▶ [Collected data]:
[Start of section]

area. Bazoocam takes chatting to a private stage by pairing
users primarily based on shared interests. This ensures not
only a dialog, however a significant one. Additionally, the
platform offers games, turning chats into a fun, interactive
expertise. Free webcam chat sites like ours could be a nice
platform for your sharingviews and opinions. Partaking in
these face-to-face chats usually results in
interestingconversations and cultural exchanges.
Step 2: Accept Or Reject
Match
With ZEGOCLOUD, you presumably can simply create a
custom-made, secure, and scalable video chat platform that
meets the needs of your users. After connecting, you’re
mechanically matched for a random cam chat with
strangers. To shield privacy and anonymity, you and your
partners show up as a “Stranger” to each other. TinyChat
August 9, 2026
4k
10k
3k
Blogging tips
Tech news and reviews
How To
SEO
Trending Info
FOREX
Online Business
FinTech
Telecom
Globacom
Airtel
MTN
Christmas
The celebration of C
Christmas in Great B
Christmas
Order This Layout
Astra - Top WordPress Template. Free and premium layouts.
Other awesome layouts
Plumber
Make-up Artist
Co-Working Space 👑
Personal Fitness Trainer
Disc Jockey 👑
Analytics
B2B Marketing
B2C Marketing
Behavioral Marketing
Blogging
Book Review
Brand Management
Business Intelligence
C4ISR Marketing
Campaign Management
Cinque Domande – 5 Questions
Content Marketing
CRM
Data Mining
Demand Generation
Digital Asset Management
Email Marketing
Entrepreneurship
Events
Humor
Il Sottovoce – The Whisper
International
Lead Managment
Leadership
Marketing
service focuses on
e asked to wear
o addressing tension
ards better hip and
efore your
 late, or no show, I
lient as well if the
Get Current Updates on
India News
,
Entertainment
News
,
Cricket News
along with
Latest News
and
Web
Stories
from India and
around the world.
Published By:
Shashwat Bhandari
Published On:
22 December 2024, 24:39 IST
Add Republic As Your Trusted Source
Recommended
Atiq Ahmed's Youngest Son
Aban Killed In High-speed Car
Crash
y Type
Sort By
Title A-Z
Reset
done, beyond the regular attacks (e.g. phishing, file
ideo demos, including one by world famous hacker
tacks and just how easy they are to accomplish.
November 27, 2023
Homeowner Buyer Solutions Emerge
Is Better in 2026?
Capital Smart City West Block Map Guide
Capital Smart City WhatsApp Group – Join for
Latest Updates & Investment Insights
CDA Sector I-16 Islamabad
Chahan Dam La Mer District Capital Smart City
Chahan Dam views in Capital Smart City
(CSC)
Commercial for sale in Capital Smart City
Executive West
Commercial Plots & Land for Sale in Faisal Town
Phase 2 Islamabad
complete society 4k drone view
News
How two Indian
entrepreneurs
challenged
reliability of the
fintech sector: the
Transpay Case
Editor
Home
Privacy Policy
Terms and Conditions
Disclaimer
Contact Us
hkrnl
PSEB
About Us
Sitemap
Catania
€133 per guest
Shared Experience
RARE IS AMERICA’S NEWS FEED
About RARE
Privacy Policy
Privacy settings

[End of section]

Output exactly the lines from the one containing "Capital Smart City WhatsApp Group – Join for" through the last line of the entries, both ends included.

▶ [Finished exercise]:
Capital Smart City WhatsApp Group – Join for
Latest Updates & Investment Insights
CDA Sector I-16 Islamabad
Chahan Dam La Mer District Capital Smart City
Chahan Dam views in Capital Smart City
(CSC)
Commercial for sale in Capital Smart City
Executive West
Commercial Plots & Land for Sale in Faisal Town
Phase 2 Islamabad
complete society 4k drone view
News
How two Indian
entrepreneurs
challenged
reliability of the
fintech sector: the
Transpay Case
Editor
Home
Privacy Policy
Terms and Conditions
Disclaimer
Contact Us
hkrnl
PSEB
About Us
Sitemap
Catania
€133 per guest
Shared Experience
RARE IS AMERICA’S NEWS FEED
About RARE
Privacy Policy
Privacy settings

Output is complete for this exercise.